For me, the one that really drove home how versatile he was and how good he could be was the sixth stage of the 2014 Giro. Among the company of Cadel Evans, Tim Wellens and Matteo Rabbotini he won a hilltop finish at Montecassino - a near 9km climb, and coming at the end of a 247km day in the saddle. Unless you can handle the distance and unless you can climb, you simply don't win a race like that. By the way, he was just 23 years young at the time.
Two seasons on and five and a half years into his professional career, Matthews has 25 scalps to his name; his latest the greatest, the tenth stage to Revel at this year's Tour. If the infighting between he and Simon Gerrans had been sorted out much sooner, however, he could've had a lot more. Milan-San Remo, Amstel Gold Race, the road world championships... With unequivocal team support, they may already be his.
Another might be the Olympic Games road race.
Ever since the parcours was unveiled most pundits said it was a climber's course, one that favoured Grand Tour riders like Vincenzo Nibali and Chris Froome. I didn't disagree completely, but felt it also lent itself to someone like Van Avermaet, Matthews, Rui Costa or Julian Alaphilippe, who, one their day and under the right circumstances, could be in the mix.
As it turned out, the top 10 from Saturday was comprised of a mix of Grand Tour contenders and hilly Classics specialists. It should come as no surprise that the entire first five place-getters and nine out of the top ten rode the Tour. Before the race, one man from the winning team, Tim Wellens, observed: "It is a tough course, like we were told, but it is not super-hard. The distance is of course also a determining factor. I can't quite compare it with another race.

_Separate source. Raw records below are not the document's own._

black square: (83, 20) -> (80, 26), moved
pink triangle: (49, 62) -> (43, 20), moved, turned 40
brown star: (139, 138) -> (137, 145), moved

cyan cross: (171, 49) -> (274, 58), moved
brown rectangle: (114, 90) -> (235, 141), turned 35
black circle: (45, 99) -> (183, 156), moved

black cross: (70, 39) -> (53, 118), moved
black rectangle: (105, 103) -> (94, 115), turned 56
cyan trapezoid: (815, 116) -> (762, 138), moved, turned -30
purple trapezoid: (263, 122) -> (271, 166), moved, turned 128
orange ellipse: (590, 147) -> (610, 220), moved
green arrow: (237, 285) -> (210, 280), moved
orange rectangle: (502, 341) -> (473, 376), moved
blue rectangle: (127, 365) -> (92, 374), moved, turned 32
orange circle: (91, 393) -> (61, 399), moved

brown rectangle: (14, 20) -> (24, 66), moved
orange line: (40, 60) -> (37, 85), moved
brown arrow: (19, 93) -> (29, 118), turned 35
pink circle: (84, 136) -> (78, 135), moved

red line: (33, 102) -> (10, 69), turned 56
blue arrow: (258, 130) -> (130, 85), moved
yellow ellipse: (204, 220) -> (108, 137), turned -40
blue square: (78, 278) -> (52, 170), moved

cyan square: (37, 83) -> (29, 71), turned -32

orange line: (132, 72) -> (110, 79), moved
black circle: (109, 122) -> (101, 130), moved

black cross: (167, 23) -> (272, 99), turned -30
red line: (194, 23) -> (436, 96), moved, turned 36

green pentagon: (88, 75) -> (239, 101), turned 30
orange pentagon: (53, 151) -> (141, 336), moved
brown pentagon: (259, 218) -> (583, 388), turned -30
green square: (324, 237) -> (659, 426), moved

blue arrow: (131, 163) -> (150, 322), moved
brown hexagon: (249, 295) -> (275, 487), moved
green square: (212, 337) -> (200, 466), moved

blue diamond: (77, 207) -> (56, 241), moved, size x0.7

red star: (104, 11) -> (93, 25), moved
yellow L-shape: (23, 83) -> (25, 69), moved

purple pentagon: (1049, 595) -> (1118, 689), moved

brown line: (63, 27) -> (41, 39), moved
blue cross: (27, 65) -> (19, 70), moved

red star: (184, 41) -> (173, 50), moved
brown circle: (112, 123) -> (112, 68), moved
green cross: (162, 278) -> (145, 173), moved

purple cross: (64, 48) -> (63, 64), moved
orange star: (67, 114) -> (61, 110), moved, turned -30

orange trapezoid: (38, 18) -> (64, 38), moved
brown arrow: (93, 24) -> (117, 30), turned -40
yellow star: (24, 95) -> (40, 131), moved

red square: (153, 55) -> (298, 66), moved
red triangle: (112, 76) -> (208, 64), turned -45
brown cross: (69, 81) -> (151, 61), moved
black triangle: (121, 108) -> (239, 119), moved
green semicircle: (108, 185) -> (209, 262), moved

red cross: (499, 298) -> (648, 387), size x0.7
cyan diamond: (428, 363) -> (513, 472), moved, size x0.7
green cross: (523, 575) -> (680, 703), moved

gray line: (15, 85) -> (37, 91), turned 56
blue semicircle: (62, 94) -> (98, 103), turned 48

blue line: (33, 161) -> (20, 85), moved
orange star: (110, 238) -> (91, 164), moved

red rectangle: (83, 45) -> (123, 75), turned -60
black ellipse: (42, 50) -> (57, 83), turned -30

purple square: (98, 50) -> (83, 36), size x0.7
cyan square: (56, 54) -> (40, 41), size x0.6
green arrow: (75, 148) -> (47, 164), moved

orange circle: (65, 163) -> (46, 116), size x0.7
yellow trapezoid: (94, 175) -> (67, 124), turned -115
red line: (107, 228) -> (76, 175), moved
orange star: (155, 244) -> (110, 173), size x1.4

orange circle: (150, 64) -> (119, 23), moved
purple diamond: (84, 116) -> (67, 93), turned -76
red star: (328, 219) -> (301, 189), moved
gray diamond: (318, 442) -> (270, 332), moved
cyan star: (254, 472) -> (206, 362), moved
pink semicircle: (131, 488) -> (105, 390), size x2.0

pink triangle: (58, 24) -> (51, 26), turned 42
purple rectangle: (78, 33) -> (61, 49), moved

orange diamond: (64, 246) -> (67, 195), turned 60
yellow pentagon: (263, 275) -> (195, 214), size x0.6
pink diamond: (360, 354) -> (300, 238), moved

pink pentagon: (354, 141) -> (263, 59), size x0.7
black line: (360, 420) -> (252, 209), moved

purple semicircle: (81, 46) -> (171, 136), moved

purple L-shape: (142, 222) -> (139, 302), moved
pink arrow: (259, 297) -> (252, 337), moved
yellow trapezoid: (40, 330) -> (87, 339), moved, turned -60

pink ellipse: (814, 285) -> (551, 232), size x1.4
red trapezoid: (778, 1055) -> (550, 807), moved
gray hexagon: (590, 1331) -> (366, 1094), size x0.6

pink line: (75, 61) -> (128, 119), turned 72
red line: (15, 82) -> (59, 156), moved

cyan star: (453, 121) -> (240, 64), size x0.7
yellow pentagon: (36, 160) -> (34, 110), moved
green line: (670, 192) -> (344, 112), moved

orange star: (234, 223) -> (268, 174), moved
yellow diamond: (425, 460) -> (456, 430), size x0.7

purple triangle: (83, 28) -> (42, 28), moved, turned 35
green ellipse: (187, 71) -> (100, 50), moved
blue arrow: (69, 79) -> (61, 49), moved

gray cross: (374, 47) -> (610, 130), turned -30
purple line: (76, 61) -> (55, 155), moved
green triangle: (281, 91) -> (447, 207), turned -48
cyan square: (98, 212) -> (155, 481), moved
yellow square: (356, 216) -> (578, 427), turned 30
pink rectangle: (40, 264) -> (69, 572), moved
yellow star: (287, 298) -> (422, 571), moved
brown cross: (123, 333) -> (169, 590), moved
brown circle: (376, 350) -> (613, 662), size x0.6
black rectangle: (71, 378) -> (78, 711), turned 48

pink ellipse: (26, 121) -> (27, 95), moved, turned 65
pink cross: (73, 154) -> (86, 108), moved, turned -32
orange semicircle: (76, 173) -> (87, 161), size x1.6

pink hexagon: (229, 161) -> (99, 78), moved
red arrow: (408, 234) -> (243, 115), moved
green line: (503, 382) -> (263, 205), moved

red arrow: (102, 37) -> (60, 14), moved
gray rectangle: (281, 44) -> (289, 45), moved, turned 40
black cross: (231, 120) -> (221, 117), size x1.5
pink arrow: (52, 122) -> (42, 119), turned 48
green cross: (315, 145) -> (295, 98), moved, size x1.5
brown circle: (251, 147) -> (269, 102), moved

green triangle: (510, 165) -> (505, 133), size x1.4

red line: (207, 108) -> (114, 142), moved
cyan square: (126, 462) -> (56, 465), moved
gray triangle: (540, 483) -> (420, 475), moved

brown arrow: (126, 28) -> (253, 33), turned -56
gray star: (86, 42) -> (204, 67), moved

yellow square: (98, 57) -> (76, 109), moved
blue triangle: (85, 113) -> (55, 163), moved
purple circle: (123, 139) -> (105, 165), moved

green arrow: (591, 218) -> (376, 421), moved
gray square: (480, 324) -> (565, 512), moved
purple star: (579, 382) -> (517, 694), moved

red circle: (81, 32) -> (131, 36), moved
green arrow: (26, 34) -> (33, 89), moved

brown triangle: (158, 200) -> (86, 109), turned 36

"The fact that it isn't an uphill finish might cause a different type of rider to win rather than a pure climber. More riders stand a chance. If the pace isn't too high during the day, an all-rounder could win here."
An all-rounder did win.
I'm convinced that Matthews, one of the best all-rounders in the peloton today along with Van Avermaet and Peter Sagan, had the form to be there. For mine, the Australian selectors got it wrong.